Disponível para PlayStation 4, Xbox One, Nintendo Switch e PC

Children of Morta é um roguelite com uma forte pegada narrativa, apresentando uma família que precisa combater uma terrível corrupção que assola uma montanha, sob o risco desse mal expandir e infectar o resto do mundo. O título é uma produção do estúdio independente Dead Mage, com distribuição global em parceria com a 11 bit studios. Seu lançamento aconteceu em etapas: setembro chegou ao PC, outubro no Xbox One e PlayStation 4, e em novembro, hoje dia 20, chega ao Nintendo Switch.

A melhor forma de resumir a experiência com o título é dizer que trata-se de uma obra envolvente, a qual o jogador passa a se importar com seus personagens e suas histórias, acima da própria experiência com o gameplay. Não tome isso como negativo em relação a jogabilidade, pois esta ainda é altamente viciante, com ideias bem criativas para amenizar a repetição que existe dentro do gênero roguelite.

Salve o mundo em família

A família Bergson guarda a mística montanha de Morta há gerações.
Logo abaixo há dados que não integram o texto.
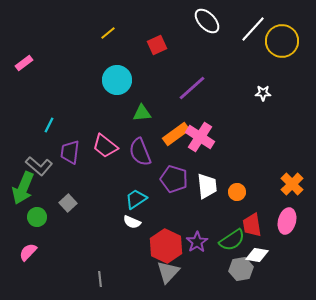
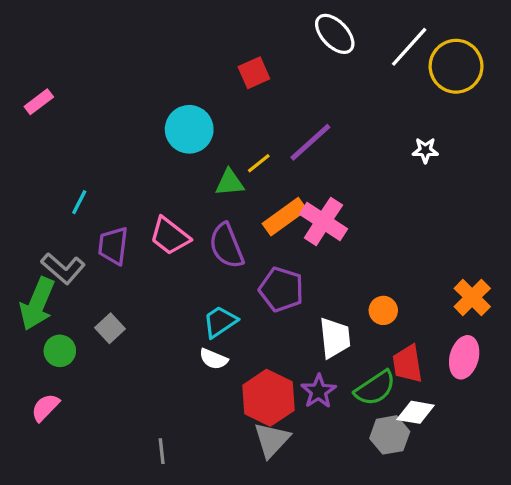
yellow line: (108, 33) -> (259, 163), moved
white trapezoid: (207, 186) -> (335, 338), moved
A paz reina no mundo e na terra a qual a família vive, até que algo desperta na montanha, uma corrupção que passa a assolar a região. Bestas e criaturas demoníacas surgem e as trevas despertam, prometendo infectar tudo ao redor da montanha, sua fauna e flora.

Os Bergson precisam então descobrir o que está acontecendo. O que reside no topo da montanha que desencadeou esse vento. O pai, chefe da família, se coloca na frente de sua esposa grávida e de seus filhos, enquanto passa a visitar as cavernas em busca de abrir caminho e encontrar meios de avançar até a montanha. Logo a sua filha mais velha resolve lhe acompanhar.

E então os outros filhos também surgem para ajudar essa tarefa, uns novos demais e portanto precisam treinar e conversar a família, outros retornam a casa, após uma jornada a qual se viram obrigados a voltar. A avó e o tio também vivem ali, mas estão velhos demais para encarar a montanha e seus perigos, então prestam auxílio ao mais jovens da forma que podem, transmitindo conhecimentos e sabedoria.

No total o jogador irá encontrar nove membros da família, sendo que seis deles se tornarão jogáveis ao longo da história principal. Cada membro tem uma história carinhosamente bem escrita, sua relação dentro da família, seus medos e temores, assim como desejos de sonhos.

Essa linha narrativa vai sendo desdobrada a cada tentativa de desbravar uma masmorra, seja vencendo ou perdendo (mais provável no começo de tudo). A família possui uma mágica protetora que os impedem de morrer no território da montanha, retornando a casa quando estão próximos da morte definitiva. Sempre que isso ocorre, o jogo conta uma parte da história, criando uma narrativa densa e envolvente. Tanto que para destravar mais membros dessa família, basta ser derrotado nas masmorras e continuar acompanhando a trama que ocorre entre estas tentativas mal sucedidas.

Esta talvez seja a parte mais envolvente de Children of Morta. A história é cativante, narrada por um narrador onipresente, revelando os sentimentos dos membros da família. Objetos e situações encontradas nas masmorras também interferem na casa da família, que pode ganhar um bichinho de estimação e novos itens colecionáveis que revelam novos diálogos.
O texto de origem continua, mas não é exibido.